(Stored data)
-- Opening Marker --

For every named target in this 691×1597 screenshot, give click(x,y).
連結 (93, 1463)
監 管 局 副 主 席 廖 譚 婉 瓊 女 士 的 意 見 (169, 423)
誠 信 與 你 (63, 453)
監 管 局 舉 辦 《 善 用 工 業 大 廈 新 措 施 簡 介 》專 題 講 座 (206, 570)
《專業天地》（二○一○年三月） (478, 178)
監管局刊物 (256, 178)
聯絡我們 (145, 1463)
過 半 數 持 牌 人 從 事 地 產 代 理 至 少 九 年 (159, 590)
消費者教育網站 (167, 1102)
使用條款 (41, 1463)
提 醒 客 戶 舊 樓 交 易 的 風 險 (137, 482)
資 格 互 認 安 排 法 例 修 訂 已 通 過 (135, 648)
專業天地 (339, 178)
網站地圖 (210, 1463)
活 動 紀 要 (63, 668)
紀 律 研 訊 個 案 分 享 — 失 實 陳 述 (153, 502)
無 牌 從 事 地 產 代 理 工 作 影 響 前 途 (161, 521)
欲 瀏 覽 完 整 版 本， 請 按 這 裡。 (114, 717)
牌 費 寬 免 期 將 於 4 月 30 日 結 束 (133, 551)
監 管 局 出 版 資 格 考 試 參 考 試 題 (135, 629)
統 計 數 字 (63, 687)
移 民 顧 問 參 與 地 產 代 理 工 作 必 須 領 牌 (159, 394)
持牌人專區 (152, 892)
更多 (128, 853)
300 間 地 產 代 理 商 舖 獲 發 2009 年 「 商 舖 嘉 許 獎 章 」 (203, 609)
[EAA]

-- Closing Marker --

EXERCISE BRIEF:
Copy all records verbatim.

OUTPUT FOR THIS EXERCISE:
For every named target in this 691×1597 screenshot, give click(x,y).
連結 (93, 1463)
監 管 局 副 主 席 廖 譚 婉 瓊 女 士 的 意 見 (169, 423)
誠 信 與 你 (63, 453)
監 管 局 舉 辦 《 善 用 工 業 大 廈 新 措 施 簡 介 》專 題 講 座 (206, 570)
《專業天地》（二○一○年三月） (478, 178)
監管局刊物 (256, 178)
聯絡我們 (145, 1463)
過 半 數 持 牌 人 從 事 地 產 代 理 至 少 九 年 (159, 590)
消費者教育網站 (167, 1102)
使用條款 (41, 1463)
提 醒 客 戶 舊 樓 交 易 的 風 險 (137, 482)
資 格 互 認 安 排 法 例 修 訂 已 通 過 (135, 648)
專業天地 (339, 178)
網站地圖 (210, 1463)
活 動 紀 要 (63, 668)
紀 律 研 訊 個 案 分 享 — 失 實 陳 述 (153, 502)
無 牌 從 事 地 產 代 理 工 作 影 響 前 途 (161, 521)
欲 瀏 覽 完 整 版 本， 請 按 這 裡。 (114, 717)
牌 費 寬 免 期 將 於 4 月 30 日 結 束 (133, 551)
監 管 局 出 版 資 格 考 試 參 考 試 題 (135, 629)
統 計 數 字 (63, 687)
移 民 顧 問 參 與 地 產 代 理 工 作 必 須 領 牌 (159, 394)
持牌人專區 (152, 892)
更多 (128, 853)
300 間 地 產 代 理 商 舖 獲 發 2009 年 「 商 舖 嘉 許 獎 章 」 (203, 609)
[EAA]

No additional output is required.